Crédit photo de Said Mohamed Rahmani et Ahmed Saleh El Farra
Le Hirak, tel est le nom consacré par le peuple à ce mouvement révolutionnaire né en Février 2019, ce tsunami qui se mesure en millions d’Algériennes et d’Algériens en marche à travers toutes les villes du pays. Ce n’est pas une succession de manifestations, comme nous l’avions vécue plusieurs fois depuis l’indépendance en 1962. C’est effectivement une nouvelle révolution du peuple algérien, encore en cours à sa 27ème semaine, des marches chaque vendredi, pour toutes les catégories sociales et chaque mardi pour les étudiants des universités dans toutes les grandes villes du pays.
Révolution des mentalités et pacifisme
Rien ne sera plus comme avant, qu’on se le dise : « Ga3 (Tous) ! » Tous les Algériens doivent mettre à jour leurs routines de réflexion, de travail, de relations sociales et professionnelles. Et surtout celles et ceux qui se trouvent aux commandes et aux décisions de la base au sommet des appareils et institutions républicaines qui peinent à jouer un tant soit peu leur rôle depuis l’indépendance.
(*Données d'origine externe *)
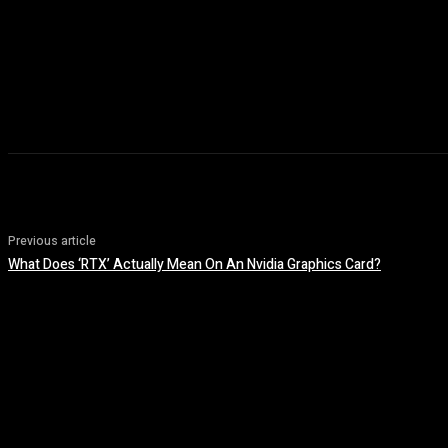
Previous article
What Does ‘RTX’ Actually Mean On An Nvidia Graphics Card?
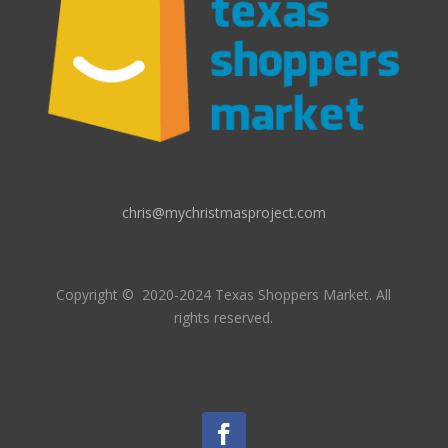
chris@mychristmasproject.com
Copyright
© 2020-2024 Texas Shoppers Market.
All
rights reserved.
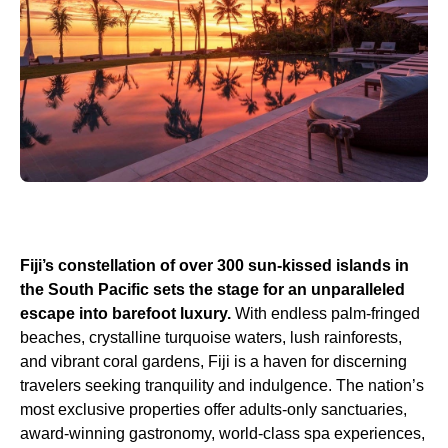
Fiji’s constellation of over 300 sun-kissed islands in
the South Pacific sets the stage for an unparalleled
escape into barefoot luxury.
With endless palm-fringed
beaches, crystalline turquoise waters, lush rainforests,
and vibrant coral gardens, Fiji is a haven for discerning
travelers seeking tranquility and indulgence. The nation’s
most exclusive properties offer adults-only sanctuaries,
award-winning gastronomy, world-class spa experiences,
L’Heure est à l’Action. Il n’est plus question de s’enfermer dans des discussions de famille et entre amis, des heures dans les cafés et dans les coins et recoins des lieux de travail, pour se désigner entre nous les aberrations, les vols et rapines, observés de bas en haut et de se dénoncer les membres des clans mafieux en question entre nous-mêmes, en commençant par le président Bouteflika, son entourage familial et ses proches amis, ainsi que les personnes importantes de la hiérarchie corrompue qui gouverne.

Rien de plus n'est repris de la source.